| HN Mirror

Y	Hacker News new \| ask \| show \| jobs

by cjbprime 1144 days ago

I think that some LLMs (mainly just GPT-4) should be considered as refutations to the Stochastic Parrot idea, which was published in March 2021 and claims no LLM can have "any model of the world". It was a reasonable (though perhaps overconfident) paper for authors who had only used GPT-3 to publish, but there is now ample evidence of world modeling, including published academic evidence, for GPT-4. I think the following claim from the paper is also deeply incorrect and confused:

> an LM is a system for haphazardly stitching together sequences of linguistic forms it has observed in its vast training data, according to probabilistic information about how they combine, but without any reference to meaning: a stochastic parrot.

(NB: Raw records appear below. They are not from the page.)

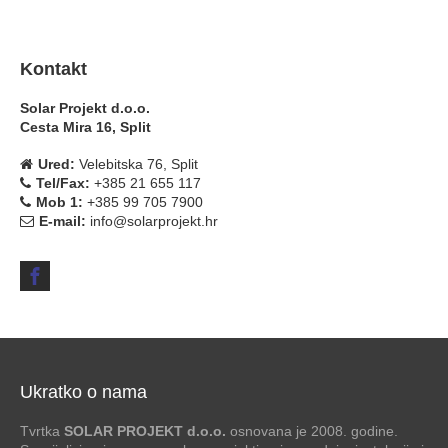
Kontakt
Solar Projekt d.o.o.
Cesta Mira 16, Split
Ured:
Velebitska 76, Split
Tel/Fax:
+385 21 655 117
Mob 1:
+385 99 705 7900
E-mail:
info@solarprojekt.hr
Ukratko o nama
Tvrtka
SOLAR PROJEKT d.o.o.
osnovana je 2008. godine.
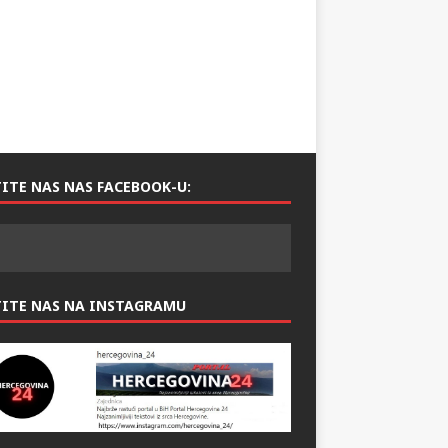
ITE NAS NAS FACEBOOK-U:
TITE NAS NA INSTAGRAMU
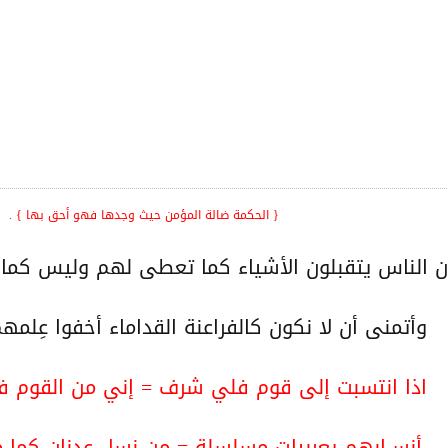
{ الحكمة ضالة المؤمن حيث وجدها فهو أحق بها } .
ن الناس يتقبلون الأشياء كما تعطى لهم وليس كما
وأتمنى أن لا نكون كالفراعنة القداماء أخفوا عِلم
اذا انتسبت إلى قوم فلي شرف = إني من القوم ف
أنســابهم يعربيات مسلسلة = من نسل عدنان كما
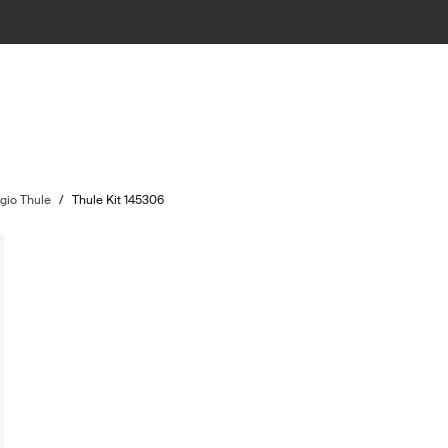
ggio Thule
/
Thule Kit 145306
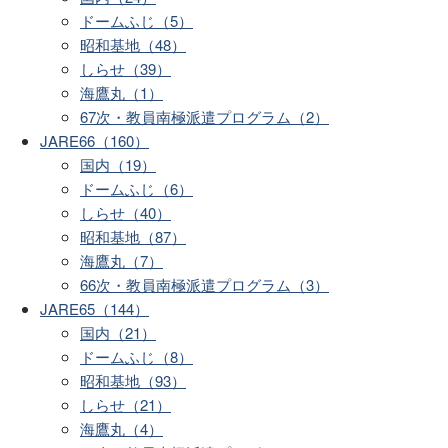
ドームふじ（5）
昭和基地（48）
しらせ（39）
海鷹丸（1）
67次・教員南極派遣プログラム（2）
JARE66（160）
国内（19）
ドームふじ（6）
しらせ（40）
昭和基地（87）
海鷹丸（7）
66次・教員南極派遣プログラム（3）
JARE65（144）
国内（21）
ドームふじ（8）
昭和基地（93）
しらせ（21）
海鷹丸（4）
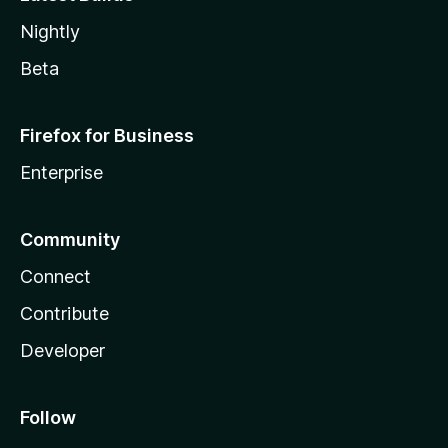
Nightly
Beta
Firefox for Business
Enterprise
Community
Connect
Contribute
Developer
Follow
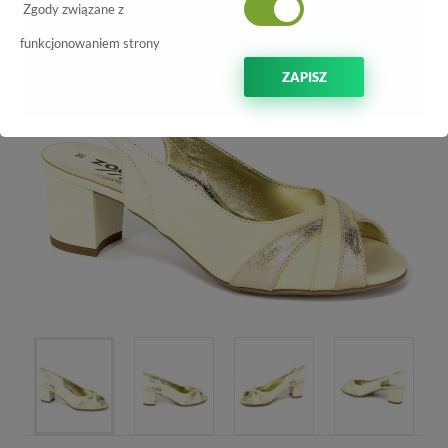
Zgody związane z
funkcjonowaniem strony
ZAPISZ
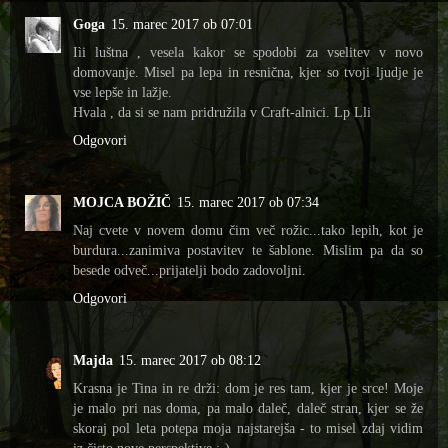
Goga
15. marec 2017 ob 07:01
Iìi luštna , vesela kakor se spodobi za vselitev v novo
domovanje. Misel pa lepa in resnična, kjer so tvoji ljudje je
vse lepše in lažje.
Hvala , da si se nam pridružila v Craft-alnici. Lp Lli
Odgovori
MOJCA BOŽIČ
15. marec 2017 ob 07:34
Naj cvete v novem domu čim več rožic...tako lepih, kot je
burdura...zanimiva postavitev te šablone. Mislim pa da so
besede odveč...prijatelji bodo zadovoljni.
Odgovori
Majda
15. marec 2017 ob 08:12
Krasna je Tina in re drži: dom je res tam, kjer je srce! Moje
je malo pri nas doma, pa malo daleč, daleč stran, kjer se že
skoraj pol leta potepa moja najstarejša - to misel zdaj vidim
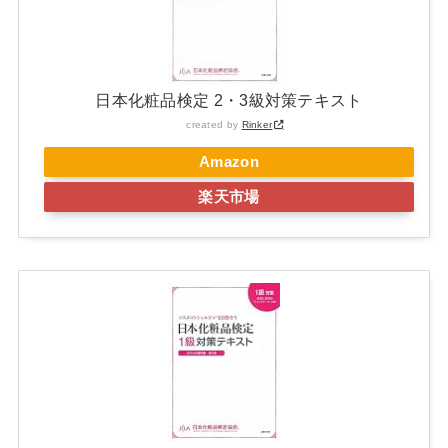
日本化粧品検定 2・3級対策テキスト
created by
Rinker
Amazon
楽天市場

Next token prediction is a function of tokens/words, but that doesn't preclude that prediction depending on meaning, and the best predictions obviously do depend on meaning. It is not clear, at least to me, that next token prediction leads to any kind of upper bound on intelligence. It is always possible to incorporate more of the descriptions of the world obtained through the training data into your predictions to improve them.

But I think you've missed an important distinction. The stochastic parrot claim can be false, not because LLMs can or will ever feel or be conscious, but because they can (today) reason and solve novel problems (the capability is there, but it is unreliable). LLMs are not probabilistically regurgitating their training sets; they're applying the learning they took away from those training sets.

I think GPT-4 can reason today, but I don't think it can feel or is conscious, and I don't expect it to be capable of those things in its current architecture.